Toleransi di Bumi Flobamora: Harmoni yang Jadi Modal Membangun NTT

Atambua — Di tengah keragaman suku, etnis, bahasa, dan agama, masyarakat Nusa Tenggara Timur (NTT) telah lama dikenal hidup rukun dalam semangat toleransi yang kuat. Di tanah Flobamora, perbedaan justru menjadi kekayaan sosial yang mempererat persaudaraan dan memperkuat pondasi pembangunan.

Hal itu disampaikan oleh Haji Maskur Kadir, S.Ag, Penyelenggara Haji dan Umrah Kementerian Agama Kabupaten Belu, saat ditemui pada Sabtu (11/10/2025). Menurutnya, kerukunan antarumat beragama di NTT bukan sekadar slogan, melainkan praktik nyata yang sudah mengakar dalam kehidupan sehari-hari masyarakat.
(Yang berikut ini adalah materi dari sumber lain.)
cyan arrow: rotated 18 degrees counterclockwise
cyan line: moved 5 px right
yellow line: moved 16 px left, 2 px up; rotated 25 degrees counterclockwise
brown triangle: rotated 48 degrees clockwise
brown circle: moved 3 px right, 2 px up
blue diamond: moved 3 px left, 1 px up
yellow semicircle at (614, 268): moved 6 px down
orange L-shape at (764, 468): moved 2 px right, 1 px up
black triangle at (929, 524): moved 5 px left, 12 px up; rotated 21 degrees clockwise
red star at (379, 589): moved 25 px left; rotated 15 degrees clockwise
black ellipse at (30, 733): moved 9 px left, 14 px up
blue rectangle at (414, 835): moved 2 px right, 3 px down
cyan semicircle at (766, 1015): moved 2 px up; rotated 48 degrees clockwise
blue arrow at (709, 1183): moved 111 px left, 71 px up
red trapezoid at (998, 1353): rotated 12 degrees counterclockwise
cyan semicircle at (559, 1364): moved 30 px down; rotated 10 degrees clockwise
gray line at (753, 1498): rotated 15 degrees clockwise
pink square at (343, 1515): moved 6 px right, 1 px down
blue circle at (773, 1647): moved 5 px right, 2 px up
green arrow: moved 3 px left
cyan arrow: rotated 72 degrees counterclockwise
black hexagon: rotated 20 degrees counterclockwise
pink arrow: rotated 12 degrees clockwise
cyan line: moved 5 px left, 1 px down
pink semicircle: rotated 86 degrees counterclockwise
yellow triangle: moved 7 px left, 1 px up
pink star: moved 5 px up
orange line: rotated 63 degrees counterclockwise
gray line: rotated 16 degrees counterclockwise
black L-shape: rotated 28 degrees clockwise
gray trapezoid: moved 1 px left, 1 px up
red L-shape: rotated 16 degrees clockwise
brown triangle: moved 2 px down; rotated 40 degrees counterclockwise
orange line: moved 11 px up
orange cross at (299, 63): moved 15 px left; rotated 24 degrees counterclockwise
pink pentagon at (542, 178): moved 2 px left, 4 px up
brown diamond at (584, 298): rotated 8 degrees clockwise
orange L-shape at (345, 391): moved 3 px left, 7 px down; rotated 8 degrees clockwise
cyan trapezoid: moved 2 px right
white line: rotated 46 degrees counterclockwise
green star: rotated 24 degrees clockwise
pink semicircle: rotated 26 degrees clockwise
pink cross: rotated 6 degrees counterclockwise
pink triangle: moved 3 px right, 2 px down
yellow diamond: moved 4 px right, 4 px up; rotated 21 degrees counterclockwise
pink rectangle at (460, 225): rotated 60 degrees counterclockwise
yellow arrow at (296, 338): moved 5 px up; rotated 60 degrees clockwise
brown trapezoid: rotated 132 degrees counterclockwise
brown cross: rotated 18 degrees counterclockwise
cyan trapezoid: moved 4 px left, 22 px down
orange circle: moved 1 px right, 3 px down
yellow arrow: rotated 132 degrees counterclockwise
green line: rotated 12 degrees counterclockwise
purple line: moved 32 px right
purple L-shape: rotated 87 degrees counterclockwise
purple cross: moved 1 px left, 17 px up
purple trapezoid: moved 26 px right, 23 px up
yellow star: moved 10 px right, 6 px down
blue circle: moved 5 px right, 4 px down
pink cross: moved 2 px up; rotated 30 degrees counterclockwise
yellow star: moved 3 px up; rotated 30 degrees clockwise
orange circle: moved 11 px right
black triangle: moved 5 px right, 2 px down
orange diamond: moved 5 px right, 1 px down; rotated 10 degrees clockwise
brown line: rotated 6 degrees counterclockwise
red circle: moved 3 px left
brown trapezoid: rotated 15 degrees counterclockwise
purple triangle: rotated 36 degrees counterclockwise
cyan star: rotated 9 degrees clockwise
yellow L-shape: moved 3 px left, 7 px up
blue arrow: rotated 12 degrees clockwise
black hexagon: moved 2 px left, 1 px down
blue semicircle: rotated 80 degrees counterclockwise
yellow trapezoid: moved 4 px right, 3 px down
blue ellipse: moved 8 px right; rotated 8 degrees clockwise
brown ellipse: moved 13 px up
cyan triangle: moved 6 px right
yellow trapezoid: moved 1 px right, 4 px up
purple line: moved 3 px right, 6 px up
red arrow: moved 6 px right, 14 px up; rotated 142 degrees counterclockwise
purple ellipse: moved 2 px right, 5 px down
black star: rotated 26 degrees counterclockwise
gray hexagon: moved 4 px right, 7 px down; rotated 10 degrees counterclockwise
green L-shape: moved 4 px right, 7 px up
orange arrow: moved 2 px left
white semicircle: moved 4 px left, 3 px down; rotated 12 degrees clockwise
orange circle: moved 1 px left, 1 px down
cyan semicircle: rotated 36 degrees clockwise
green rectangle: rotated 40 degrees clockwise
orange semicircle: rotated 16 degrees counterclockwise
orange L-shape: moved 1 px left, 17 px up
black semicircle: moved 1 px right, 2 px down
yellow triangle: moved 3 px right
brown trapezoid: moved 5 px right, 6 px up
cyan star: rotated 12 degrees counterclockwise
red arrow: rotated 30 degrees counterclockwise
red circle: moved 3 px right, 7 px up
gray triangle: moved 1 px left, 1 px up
“Kehidupan masyarakat di NTT sangat toleran dan bisa hidup berdampingan dengan siapa pun. Semua warga sangat menghargai arti penting dari toleransi dalam kehidupan,” ujar Maskur.

Ia menilai bahwa toleransi dan kerukunan merupakan nilai luhur yang terus dijaga dari generasi ke generasi. Sikap saling menghormati dan menghargai keyakinan masing-masing telah membentuk budaya saling menolong dan gotong royong lintas agama.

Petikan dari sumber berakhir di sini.